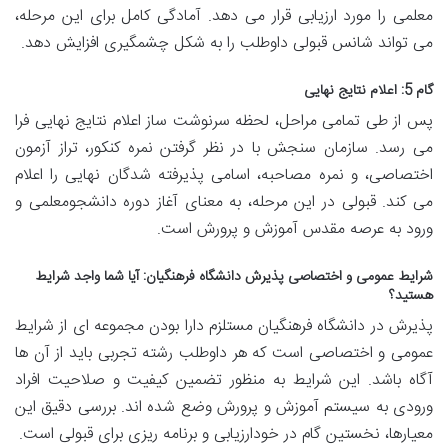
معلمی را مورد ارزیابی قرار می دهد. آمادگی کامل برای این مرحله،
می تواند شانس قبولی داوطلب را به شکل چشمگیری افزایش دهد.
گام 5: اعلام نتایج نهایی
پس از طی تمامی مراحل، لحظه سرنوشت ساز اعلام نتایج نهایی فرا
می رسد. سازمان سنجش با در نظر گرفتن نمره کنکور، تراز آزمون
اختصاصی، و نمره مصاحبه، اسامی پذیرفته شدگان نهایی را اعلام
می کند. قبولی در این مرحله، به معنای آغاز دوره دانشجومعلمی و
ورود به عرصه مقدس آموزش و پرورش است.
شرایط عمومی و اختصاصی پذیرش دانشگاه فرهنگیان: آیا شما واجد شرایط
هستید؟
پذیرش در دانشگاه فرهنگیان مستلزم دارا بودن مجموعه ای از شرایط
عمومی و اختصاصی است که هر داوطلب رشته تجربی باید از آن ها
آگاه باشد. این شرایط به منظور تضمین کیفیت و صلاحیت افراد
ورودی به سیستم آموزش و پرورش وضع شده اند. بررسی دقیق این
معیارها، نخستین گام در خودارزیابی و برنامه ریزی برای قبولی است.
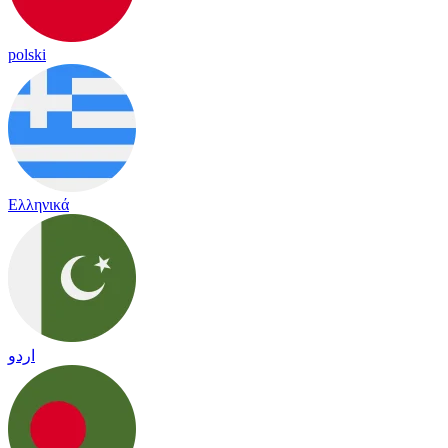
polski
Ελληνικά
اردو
* * *
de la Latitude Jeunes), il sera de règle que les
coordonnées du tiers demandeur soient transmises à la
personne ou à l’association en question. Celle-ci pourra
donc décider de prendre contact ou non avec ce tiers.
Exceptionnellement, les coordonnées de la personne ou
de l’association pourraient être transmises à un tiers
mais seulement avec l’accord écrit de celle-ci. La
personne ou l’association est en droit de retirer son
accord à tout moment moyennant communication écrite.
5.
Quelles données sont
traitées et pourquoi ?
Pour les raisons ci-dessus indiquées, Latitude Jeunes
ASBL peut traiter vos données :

▶ [TASK INSTRUCTIONS]: Among the records above, only the lines between the line holding "Exceptionnellement, les coordonnées" and the line holding "ASBL peut traiter", inclusive, are to be output, exactly as written.

▶ [ANSWER TO THIS PROBLEM]:
Exceptionnellement, les coordonnées de la personne ou
de l’association pourraient être transmises à un tiers
mais seulement avec l’accord écrit de celle-ci. La
personne ou l’association est en droit de retirer son
accord à tout moment moyennant communication écrite.
5.
Quelles données sont
traitées et pourquoi ?
Pour les raisons ci-dessus indiquées, Latitude Jeunes
ASBL peut traiter vos données :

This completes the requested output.